- _DATA SECTION_:
——
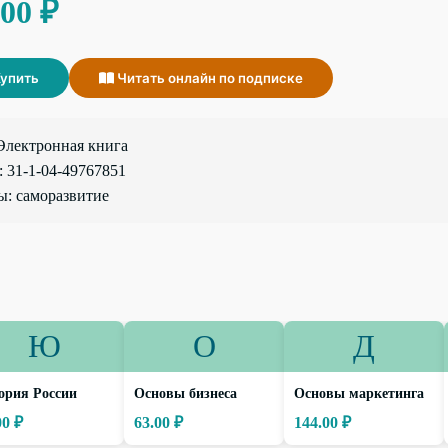
.00 ₽
упить
Читать онлайн по подписке
Электронная книга
 31-1-04-49767851
: саморазвитие
Ю
О
Д
ория России
Основы бизнеса
Основы маркетинга
00 ₽
63.00 ₽
144.00 ₽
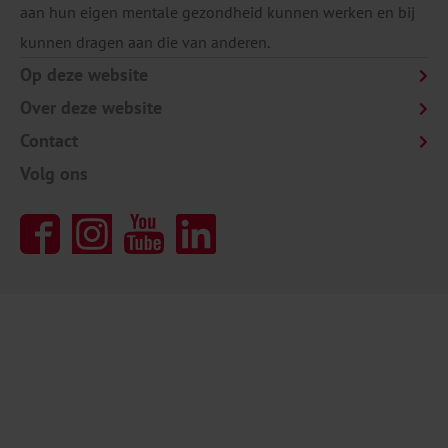
aan hun eigen mentale gezondheid kunnen werken en bij
kunnen dragen aan die van anderen.
Op deze website
Over deze website
Contact
Volg ons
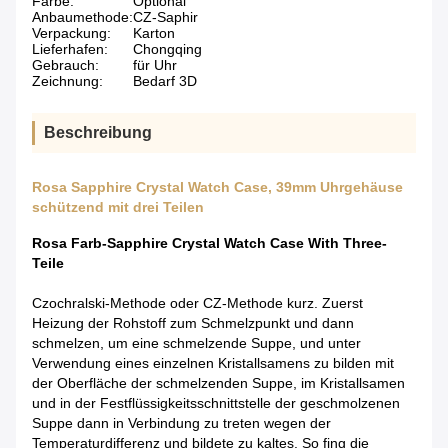
Farbe:
Optional
Anbaumethode:
CZ-Saphir
Verpackung:
Karton
Lieferhafen:
Chongqing
Gebrauch:
für Uhr
Zeichnung:
Bedarf 3D
Beschreibung
Rosa Sapphire Crystal Watch Case, 39mm Uhrgehäuse
schützend mit drei Teilen
Rosa Farb-Sapphire Crystal Watch Case With Three-
Teile
Czochralski-Methode oder CZ-Methode kurz. Zuerst
Heizung der Rohstoff zum Schmelzpunkt und dann
schmelzen, um eine schmelzende Suppe, und unter
Verwendung eines einzelnen Kristallsamens zu bilden mit
der Oberfläche der schmelzenden Suppe, im Kristallsamen
und in der Festflüssigkeitsschnittstelle der geschmolzenen
Suppe dann in Verbindung zu treten wegen der
Temperaturdifferenz und bildete zu kaltes. So fing die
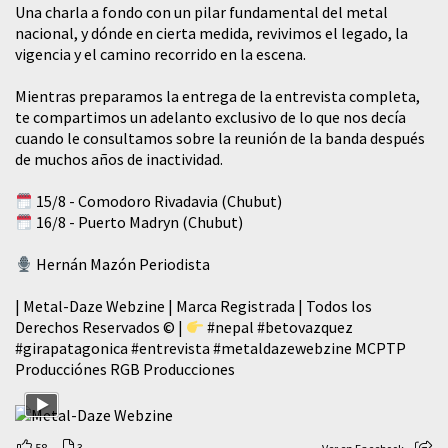
​Una charla a fondo con un pilar fundamental del metal
nacional, y dónde en cierta medida, revivimos el legado, la
vigencia y el camino recorrido en la escena.
Mientras preparamos la entrega de la entrevista completa,
te compartimos un adelanto exclusivo de lo que nos decía
cuando le consultamos sobre la reunión de la banda después
de muchos años de inactividad.
15/8 - Comodoro Rivadavia (Chubut)
16/8 - Puerto Madryn (Chubut)
Hernán Mazón Periodista
| Metal-Daze Webzine | Marca Registrada | Todos los
Derechos Reservados © |
#nepal
#betovazquez
#girapatagonica
#entrevista
#metaldazewebzine
MCPTP
Producciónes RGB Producciones
58
3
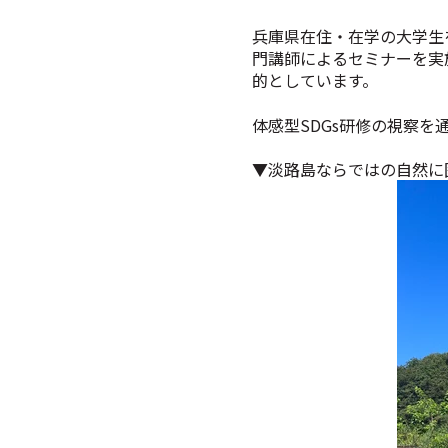
兵庫県在住・在学の大学生
門講師によるセミナーを実
的としています。
体感型SDGs研修の視察
▼淡路島ならではの自然に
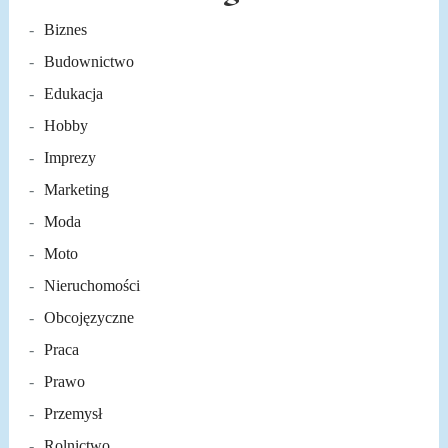
Biznes
Budownictwo
Edukacja
Hobby
Imprezy
Marketing
Moda
Moto
Nieruchomości
Obcojęzyczne
Praca
Prawo
Przemysł
Rolnictwo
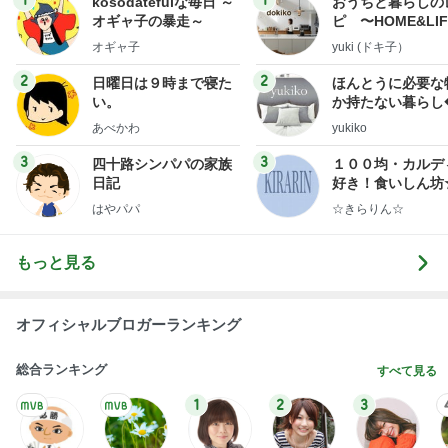
1
1
kosodatefulな毎日 ～
おうちと暮らしの
オギャ子の暴走～
ピ 〜HOME&LI
オギャ子
yuki (ドキ子）
2
2
日曜日は９時まで寝た
ほんとうに必要な
い。
か持たない暮らし
ep Life Simple
あべかわ
yukiko
ンテリアのきろく
3
3
四十路シンパパの家族
１００均・カルデ
日記
好き！食いしん坊
らりん☆のブログ
はやパパ
☆きらりん☆
もっと見る
オフィシャルブロガーランキング
総合ランキング
すべて見る
1
2
3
——
- _WHAT TO WORK ON_: Reproduce the entries above without change, omitting all pictures.

- _WRITTEN ANSWER_:
.00 ₽
упить
Читать онлайн по подписке
Электронная книга
 31-1-04-49767851
: саморазвитие
Ю
О
Д
ория России
Основы бизнеса
Основы маркетинга
00 ₽
63.00 ₽
144.00 ₽
aan hun eigen mentale gezondheid kunnen werken en bij
kunnen dragen aan die van anderen.
Op deze website
Over deze website
Contact
Volg ons
Farbe:
Optional
Anbaumethode:
CZ-Saphir
Verpackung:
Karton
Lieferhafen:
Chongqing
Gebrauch:
für Uhr
Zeichnung:
Bedarf 3D
Beschreibung
Rosa Sapphire Crystal Watch Case, 39mm Uhrgehäuse
schützend mit drei Teilen
Rosa Farb-Sapphire Crystal Watch Case With Three-
Teile
Czochralski-Methode oder CZ-Methode kurz. Zuerst
Heizung der Rohstoff zum Schmelzpunkt und dann
schmelzen, um eine schmelzende Suppe, und unter
Verwendung eines einzelnen Kristallsamens zu bilden mit
der Oberfläche der schmelzenden Suppe, im Kristallsamen
und in der Festflüssigkeitsschnittstelle der geschmolzenen
Suppe dann in Verbindung zu treten wegen der
Temperaturdifferenz und bildete zu kaltes. So fing die
​Una charla a fondo con un pilar fundamental del metal
nacional, y dónde en cierta medida, revivimos el legado, la
vigencia y el camino recorrido en la escena.
Mientras preparamos la entrega de la entrevista completa,
te compartimos un adelanto exclusivo de lo que nos decía
cuando le consultamos sobre la reunión de la banda después
de muchos años de inactividad.
15/8 - Comodoro Rivadavia (Chubut)
16/8 - Puerto Madryn (Chubut)
Hernán Mazón Periodista
| Metal-Daze Webzine | Marca Registrada | Todos los
Derechos Reservados © |
#nepal
#betovazquez
#girapatagonica
#entrevista
#metaldazewebzine
MCPTP
Producciónes RGB Producciones
58
3
兵庫県在住・在学の大学生
門講師によるセミナーを実
的としています。
体感型SDGs研修の視察
▼淡路島ならではの自然に
Biznes
Budownictwo
Edukacja
Hobby
Imprezy
Marketing
Moda
Moto
Nieruchomości
Obcojęzyczne
Praca
Prawo
Przemysł
Rolnictwo
1
1
kosodatefulな毎日 ～
おうちと暮らしの
オギャ子の暴走～
ピ 〜HOME&LI
オギャ子
yuki (ドキ子）
2
2
日曜日は９時まで寝た
ほんとうに必要な
い。
か持たない暮らし
ep Life Simple
あべかわ
yukiko
ンテリアのきろく
3
3
四十路シンパパの家族
１００均・カルデ
日記
好き！食いしん坊
らりん☆のブログ
はやパパ
☆きらりん☆
もっと見る
オフィシャルブロガーランキング
総合ランキング
すべて見る
1
2
3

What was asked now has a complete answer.